Menuju Akhir Tahun, PMI Manufaktur Indonesia Masih Kontraksi, Dibutuhkan Kebijakan Pro Industri
Menuju akhir tahun 2024, Purchasing Managers Index (PMI) manufaktur Indonesia masih kesulitan untuk kembali ke zona ekspansi.
Penulis: Lita Febriani
Editor: Sanusi
Laporan Wartawan Tribunnews.com, Lita Febriani
TRIBUNNEWS.COM, JAKARTA - Menuju akhir tahun 2024, Purchasing Managers Index (PMI) manufaktur Indonesia masih kesulitan untuk kembali ke zona ekspansi.
Tercatat, PMI Indonesia pada November berada di posisi 49,6 poin. Meski naik 0,4 poin dibanding PMI manufaktur Oktober 2024 sebesar 49,2 poin, raihan tersebut memperpanjang posisi kontraksi manufaktur sejak Juli 2024.
Baca juga: Pesanan Dalam Negeri Mulai Bergairah, IKI Bulan November 2024 Naik Tipis
Juru Bicara Kementerian Perindustrian Febri Hendri Antoni Arief menerangkan, pihaknya tidak heran dengan kondisi indeks PMI manufaktur yang cenderung stagnan di bawah 50 poin ketika sebagian besar negara-negara ASEAN lainnya memiliki indeks PMI manufaktur di atas 50 atau ekspansif.
"Survei PMI dari S&P Global ini dilakukan kepada perusahaan industri existing yang sedang beroperasi di Indonesia dan bukan calon investor. Masih banyak regulasi yang belum mendukung industri dalam negeri, padahal regulasi tersebut dibutuhkan oleh manufaktur.
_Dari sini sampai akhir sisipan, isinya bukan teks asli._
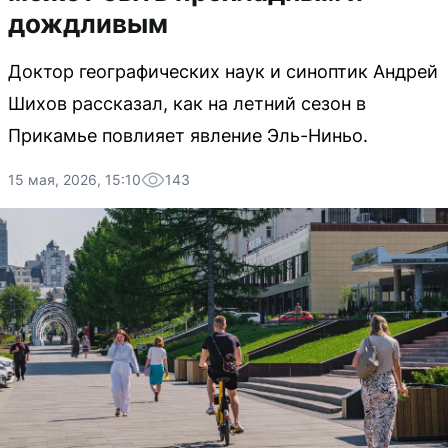
дождливым
Доктор географических наук и синоптик Андрей
Шихов рассказал, как на летний сезон в
Прикамье повлияет явление Эль-Ниньо.
15 мая, 2026, 15:10
143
Bahkan, regulasi yang ada saat ini malah mempersulit ruang gerak industri untuk meningkatkan utilisasi produksinya," ucap Febri di Jakarta, Senin (2/12/2024).
Baca juga: Enam Daftar Subsektor Industri yang Kontraksi dan Penyebabnya Menurut IKI September 2023
Peningkatan skor ini, walaupun masih kontraksi masih lebih baik dibanding negara ASEAN lainnya, seperti Malaysia dan Vietnam yang mengalami penurunan dari bulan sebelumnya masing-masing sebesar 0,3 dan 0,4.
Kenaikan sedikit skor PMI manufaktur Indonesia ini lebih disebabkan karena resiliensi industri manufaktur dalam negeri.
Gempuran produk jadi impor, baik legal maupun ilegal, ditengarai masih menjadi penyebab kontraksinya PMI manufaktur Indonesia pada bulan November kemarin.
Pasar domestik dibanjiri produk impor tersebut dan telah menekan permintaan atas produk dari industri dalam negeri.
Hal ini juga dipengaruhi oleh pemberlakuan kebijakan relaksasi impor yang telah berkonsekuensi terbuka pintu seluas-luasnya bagi produk jadi impor dan telah membanjiri pasar Indonesia.
Indonesia memiliki 207 jenis instrumen untuk menahan laju impor masuk ke pasar domestik. Sementara anggota WTO lain seperti RRT dan Amerika berturut-turut memiliki 1.569 dan 4.597 jenis instrumen trade measures.
Bahkan di negara-negara ASEAN, instrumen trade measures Indonesia jauh lebih kecil bila dibandingkan dengan Thailand, Philipina, dan Singapura yang memiliki instrumen trade measure masing-masing sebesar 661, 562, dan 216.
Selama ini Kemenperin terus mendorong pemberlakuan instrumen pengamanan terhadap Industri Dalam Negeri yang mengalami kerugian serius atau ancaman kerugian serius akibat lonjakan produk impor yang sejalan dengan aturan World Trade Organization (WTO) berupa trade remedies, di antaranya adalah Bea Masuk Tindakan Pengamanan (BMTP) dan Bea Masuk Anti-Dumping (BMAD).
Economics Director S&P Global Market Intelligence Paul Smith dalam rilis S&P Global mengutarakan, permintaan adalah kunci bagi kinerja sektor pada masa depan.
"Tanpa adanya peningkatan penjualan, yang masih jauh dari kepastian meskipun perusahaan optimis, performa sektor ini kemungkinan akan tetap tertekan dalam waktu mendatang," kata Paul.
Jubir Kemenperin menyatakan, permintaan dan peningkatan penjualan harus dikawal dan dijaga, agar dalam kondisi pasar yang sedang lemah, industri dalam negeri bisa dipastikan menjadi tuan rumah di negeri sendiri.
"Kurangi masuknya barang legal yang murah dan terus perangi masuknya barang ilegal," tegas Febri.